Jersey Mike's, the New Jersey-born chain known for its cold cuts and aggressive upselling, debuted on public markets this week with AI prominently featured in its investor pitch. The company touted its use of machine learning for inventory management, predictive staffing, and customer personalization—capabilities that would have been filed under "basic software" five years ago but now command premium multiples.

The market rewarded this framing handsomely. Jersey Mike's priced above its expected range and traded up on opening day, joining a parade of companies that have discovered the three most valuable letters in contemporary finance.

The AI premium has become untethered

What Jersey Mike's is actually doing with technology is perfectly sensible: using data to reduce food waste, optimize labor scheduling, and send targeted promotions. These are mature practices that Domino's and Starbucks pioneered years ago. Calling them "AI-powered" is not technically false—modern software does incorporate machine learning—but the framing exists purely to capture investor enthusiasm.

This matters because it reveals how AI has become less a technology category than a valuation multiplier. Companies across sectors are reclassifying existing digital investments as AI initiatives, a linguistic arbitrage that works until it doesn't.

The real cost is misallocation

The danger is not that Jersey Mike's will disappoint shareholders—the company appears genuinely well-run. The danger is that capital markets have become so AI-intoxicated that they cannot distinguish between transformative technology and competent operations.

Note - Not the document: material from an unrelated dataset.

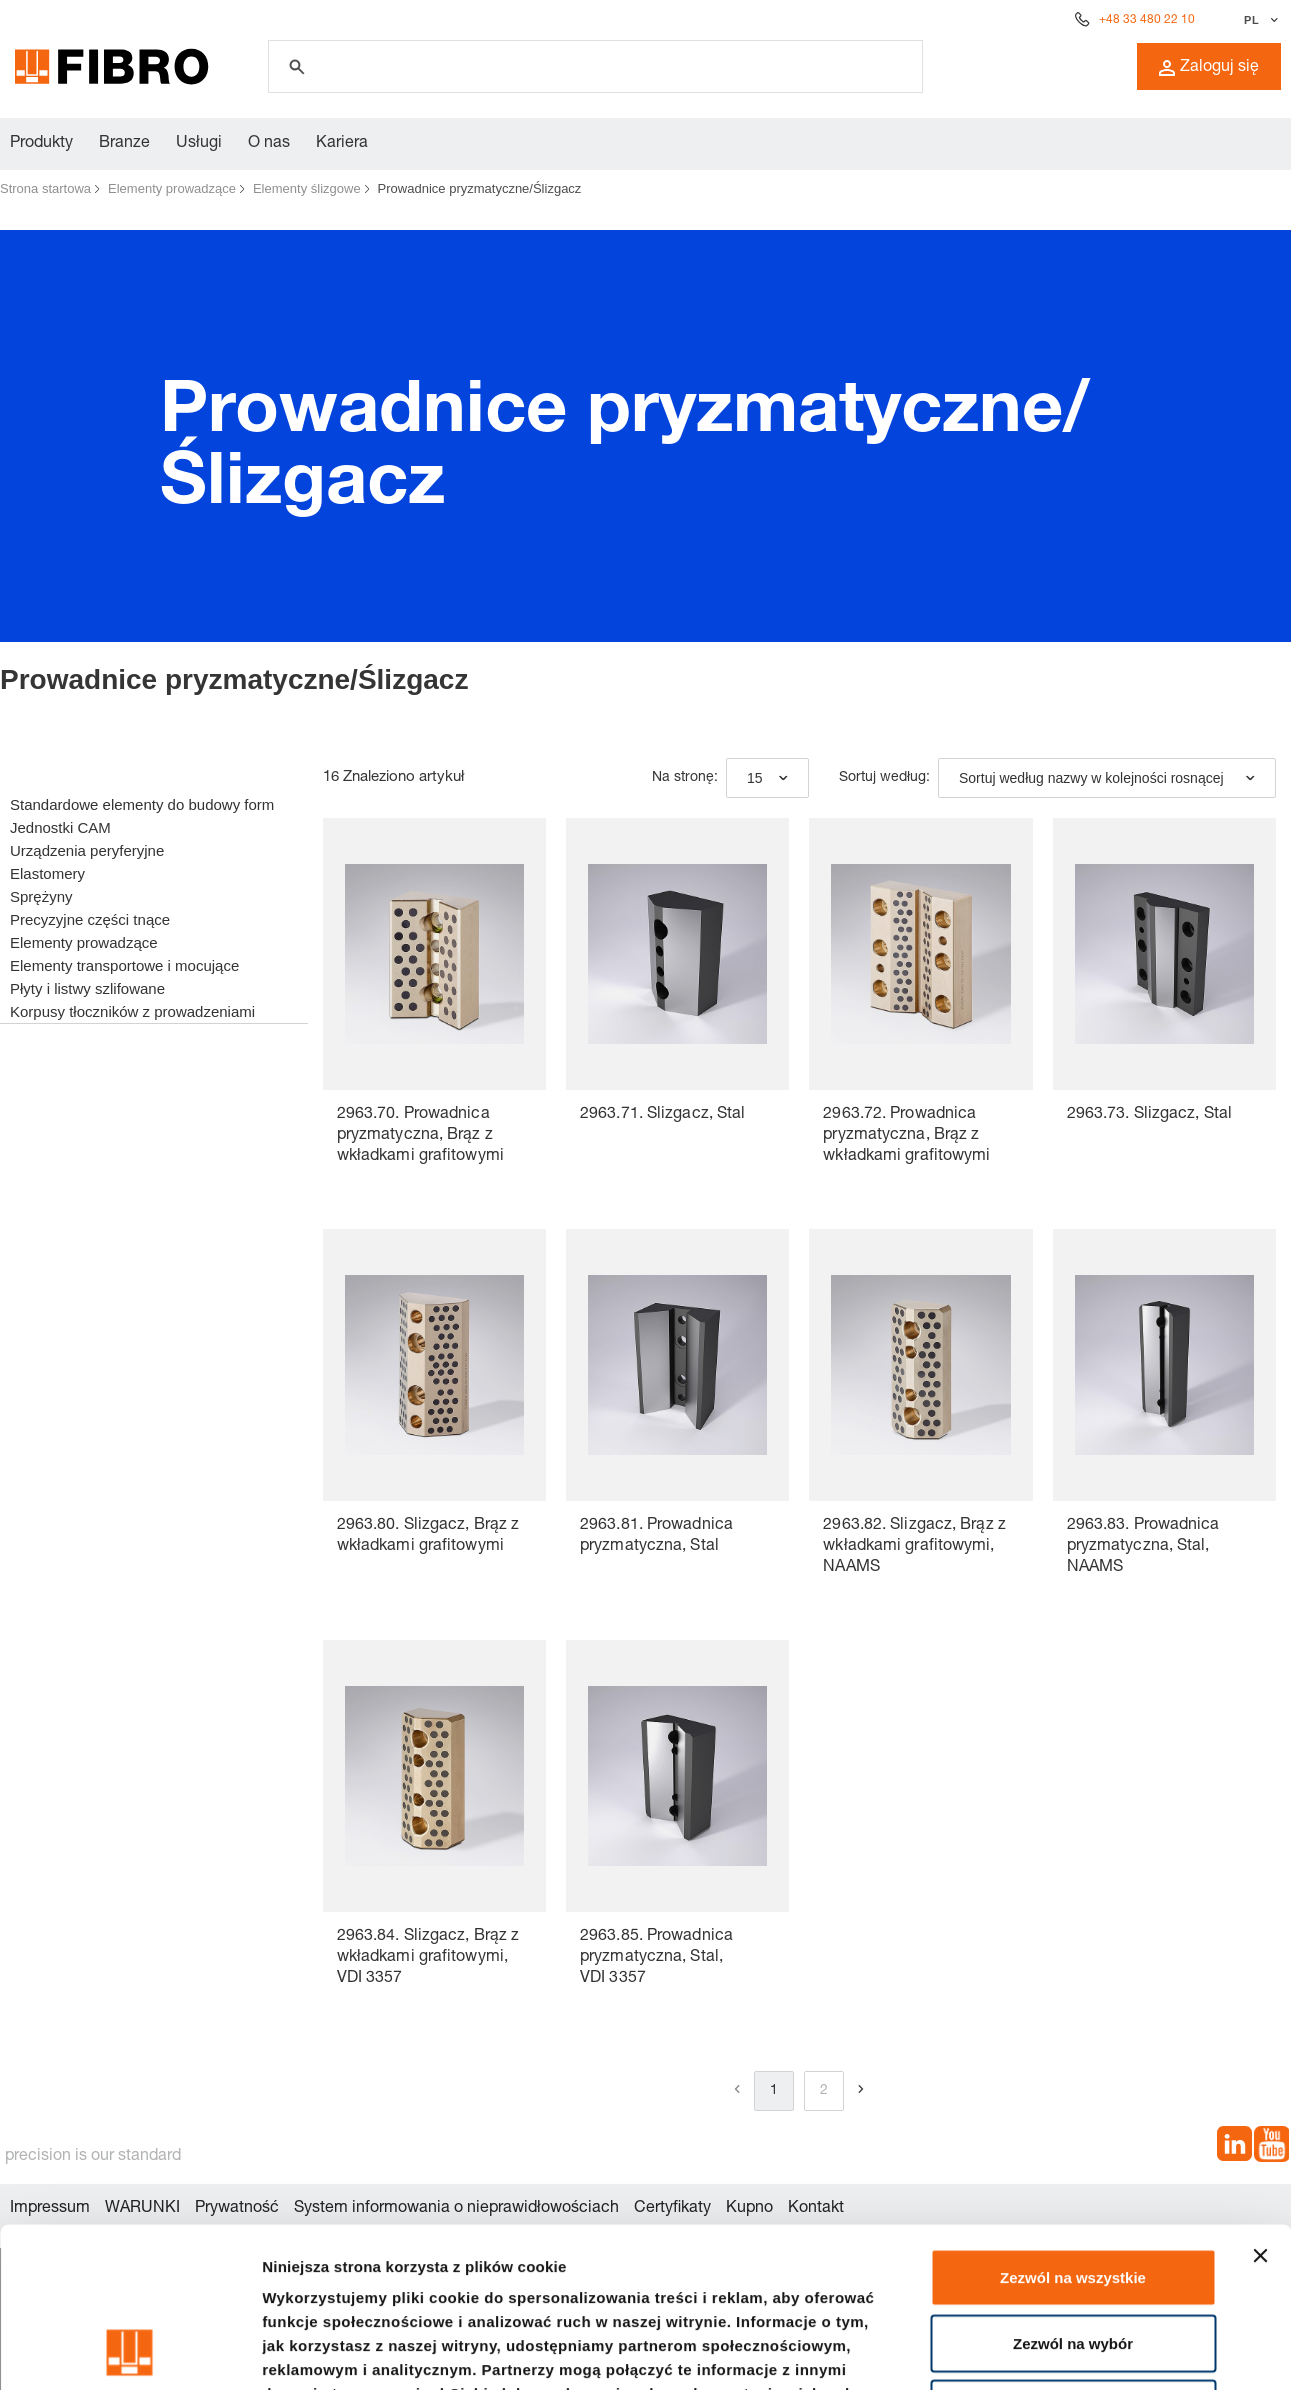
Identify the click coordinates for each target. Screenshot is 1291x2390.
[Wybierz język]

Meanwhile, Google and Amazon have begun disclosing the staggering energy and infrastructure costs of their actual AI systems. The companies burning billions on genuine frontier research are watching sandwich shops capture AI premiums for glorified spreadsheet automation.

Our take

Market manias always find their way into unexpected corners, and AI reaching the deli counter is a useful signal that we are deep into the frothy phase. Jersey Mike's will probably be fine—it sells sandwiches, not vapor. But when the correction comes, and it will, the companies that confused marketing with substance will discover that no amount of buzzwords can substitute for actual technological moats. The AI winter, when it arrives, will be coldest for those who never really had AI at all.